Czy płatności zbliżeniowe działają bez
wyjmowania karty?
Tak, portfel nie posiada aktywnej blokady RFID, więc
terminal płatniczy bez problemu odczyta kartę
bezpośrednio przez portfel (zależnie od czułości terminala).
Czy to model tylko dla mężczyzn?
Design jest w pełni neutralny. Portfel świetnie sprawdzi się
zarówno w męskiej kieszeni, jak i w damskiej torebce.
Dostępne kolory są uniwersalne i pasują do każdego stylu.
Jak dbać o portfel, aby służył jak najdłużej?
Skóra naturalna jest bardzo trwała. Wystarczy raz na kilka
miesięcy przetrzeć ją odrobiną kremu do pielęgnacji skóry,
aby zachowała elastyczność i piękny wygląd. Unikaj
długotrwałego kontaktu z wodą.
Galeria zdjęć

-.-.-

** How to complete this task **
A complete answer reproduces every line of the records in which the word "jest" occurs.

** Answer for this exercise **
Design jest w pełni neutralny. Portfel świetnie sprawdzi się
Skóra naturalna jest bardzo trwała. Wystarczy raz na kilka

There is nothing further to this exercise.